We can tease out common threads from these use cases. Based on the examples above, Flink is well-suited for:
  • A variety of (sometimes unreliable) data sources: When data is generated by millions of different users or devices, it’s safe to assume that some events will arrive out of the order they actually occurred–and in the case of more significant upstream failures, some events might come hours later than they’re supposed to. Late data needs to be handled so that results are accurate.
  • Applications with state: When applications become more complex than simple filtering or enhancing of single data records, managing state within these applications (e.g., counters, windows of past data, state machines, embedded databases) becomes hard. Flink provides tools so that state is efficient, fault tolerant, and manageable from the outside so you don’t have to build these capabilities yourself.
  • Data that is processed quickly: There is a focus in these use cases on real-time or near-real-time scenarios, where insights from data should be available at nearly the same moment that the data is generated. Flink is fully capable of meeting these latency requirements when necessary.
  • Data in large volumes: These programs would need to be distributed across many nodes (in some cases, thousands) to support the required scale. Flink can run on large clusters just as seamlessly as it runs on small ones.
II. Download and Setup:
  • Requirement: Java must be installed, and the folder for JVE must be included in %PATH% variable.
After downloading and extracting the package, go to bin folder and type start-local.bat to start Flink job manager.
After that we can connect to localhost:8081 to check if everything works.
Above is how to download and install for Window.
For Mac, we can just install homebrew and type $brew install apache-flink
For Linux: 
III. Extract, Transform and Load Data:
Before going with complex and big data like yelp dataset, I started install Flink Quick Start and tried to run it locally.
There are several ways to download quickstart.
For Mac: we can use: $ curl https://flink.apache.org/q/quickstart.sh | bash
Another way is to download Maven and set Maven archetype as follow
      $ mvn archetype:generate \ 
       -DarchetypeGroupId=org.apache.flink \ 
       -DarchetypeArtifactId=flink-quickstart-java \ 
       -DarchetypeVersion=1.2.0
Or we can download IDE for Flink, I prefer IntelliJ IDEA and it allows you to evaluate free for 1 month.
Finished Job for QuickStart:

As Quick Start comes with a project skeleton, we can easily import Flink libraries and work with BatchJob or StreamJob files in the main folder.
I use csvkit to transform and extract valuable data that is needed for this test, for Yelp Business file, I only get city, review_count and name of business into file called business.csv

After that, we can load the data with IDE, I immediately output the data to csv files using Flink Data Sink to see if we load the file correctly.
The program ran successfully, output a folder with 8 csv files, each file was about 550KB.
Now, we can delete all the files, then test some transformation with Flink using filter(), map() and reduce().
First of all, we need to check if we loaded the data correctly, by counting the number of lines for the file. 

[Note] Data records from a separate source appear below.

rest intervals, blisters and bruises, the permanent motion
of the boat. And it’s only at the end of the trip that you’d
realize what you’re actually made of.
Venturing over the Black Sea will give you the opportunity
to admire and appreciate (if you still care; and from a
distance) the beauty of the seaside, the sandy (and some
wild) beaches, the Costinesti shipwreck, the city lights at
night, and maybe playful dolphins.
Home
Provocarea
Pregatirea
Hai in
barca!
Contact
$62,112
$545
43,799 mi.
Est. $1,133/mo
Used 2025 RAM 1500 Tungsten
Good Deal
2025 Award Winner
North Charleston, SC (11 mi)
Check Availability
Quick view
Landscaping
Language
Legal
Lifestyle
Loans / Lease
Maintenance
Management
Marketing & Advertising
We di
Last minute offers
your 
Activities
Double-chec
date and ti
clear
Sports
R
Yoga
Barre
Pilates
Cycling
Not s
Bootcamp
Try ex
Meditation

The program printed out 144072 lines, without the first line for schema so we got the correct number.

First query I tried is to find top 5 business in each city that has most review_count.

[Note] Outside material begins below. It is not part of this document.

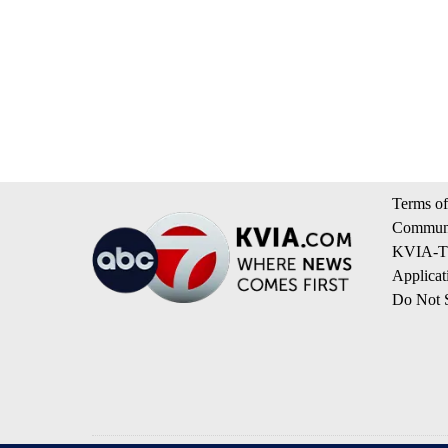
Terms of
Communi
KVIA-TV
Applicat
Do Not S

The results folder had 8 files with similar size again, 55 kb each, so I think this is how IntelliJ IDEA setup to output files.

Next, I added another transformation: filter, to get all top review from Las Vegas business.
I tried to do it all at once, but got error that the IDE does not recognize my static function. So I commented it out and filter before group and sort.
Above is the result for such query, all is stored in file 2 instead of being divided equally to 8 files as before.
Next, I tried to extract and transform data from the whole business file, without using csvkit.
The important line here is .includeFields with an array of 1 and 0. There are 16 bits for this parameter, 1 is included, 0 is not included. So I put 1 in the 8th, 9th and 10th bits to include city, review_count and name.
Another problem I have encountered while loading data was with the review file. First, I tried to load the same way as business, then got error: "Row too short". So there are some rows in the files that do not qualify the schema. I added ".ignoreInvalidLines()" then check number of loaded lines.
There were only 2353660 lines loaded (more than 50%). So I tried to use csvgrep to get business_id and stars, then load again.

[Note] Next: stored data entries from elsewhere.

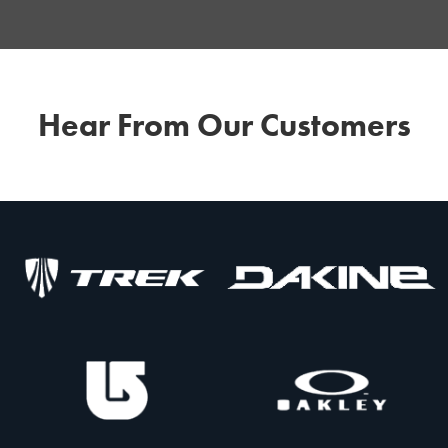
Hear From Our Customers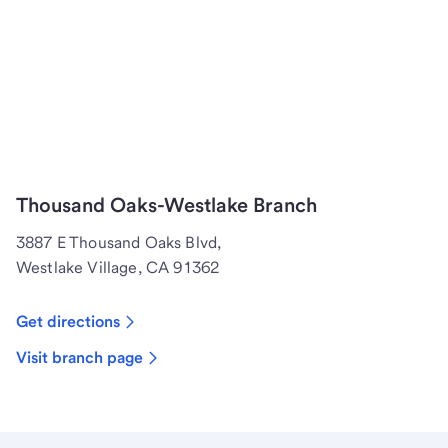
Thousand Oaks-Westlake Branch
3887 E Thousand Oaks Blvd,
Westlake Village, CA 91362
Get directions
Visit branch page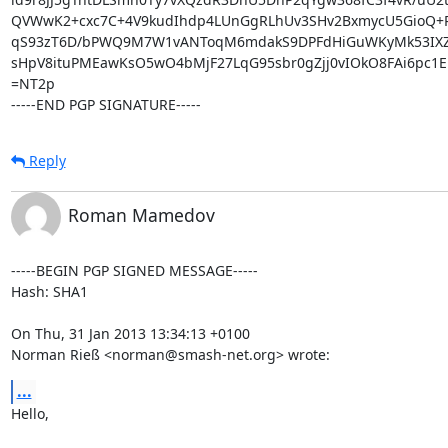
QVWwK2+cxc7C+4V9kudIhdp4LUnGgRLhUv3SHv2BxmycU5GioQ+P/j
qS93zT6D/bPWQ9M7W1vANToqM6mdakS9DPFdHiGuWKyMk53IXZyJ
sHpV8ituPMEawKsO5wO4bMjF27LqG95sbr0gZjj0vIOkO8FAi6pc1EK
=NT2p

-----END PGP SIGNATURE-----
Reply
Roman Mamedov
-----BEGIN PGP SIGNED MESSAGE-----

Hash: SHA1

On Thu, 31 Jan 2013 13:34:13 +0100

Norman Rieß <norman@smash-net.org> wrote:
...
Hello,
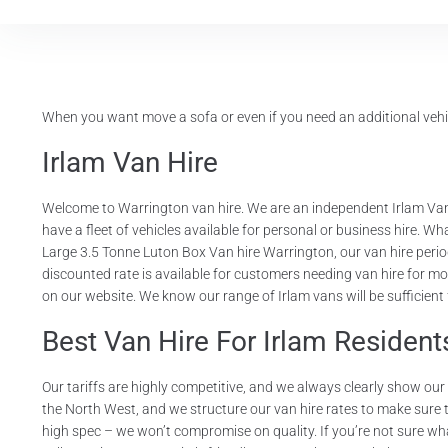
When you want move a sofa or even if you need an additional vehic
Irlam Van Hire
Welcome to Warrington van hire. We are an independent Irlam Van
have a fleet of vehicles available for personal or business hire. W
Large 3.5 Tonne Luton Box Van hire Warrington, our van hire period
discounted rate is available for customers needing van hire for mo
on our website. We know our range of Irlam vans will be sufficient
Best Van Hire For Irlam Resident
Our tariffs are highly competitive, and we always clearly show ou
the North West, and we structure our van hire rates to make sure tha
high spec – we won’t compromise on quality. If you’re not sure wha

4153150 lines were loaded now, so we successfully extracted and loaded important data that we need.
Checkin, User and Tip files were loaded as same as Business without any problems.
Last query that I worked on this DataSet API of Flink is to output top 100 businesses that have the most stars.
To do that, first I need to add all the stars in review dataset with the same business_id.

To add all stars, we need to use reduce() transformation and implement StarsCounter() based on that.
Then join two dataset by business_id (field 0 for both) and output business.name(field 3 for business) and total stars(field 1 for review_sum) using my own JoinBusinessReview class that implements JoinFunction.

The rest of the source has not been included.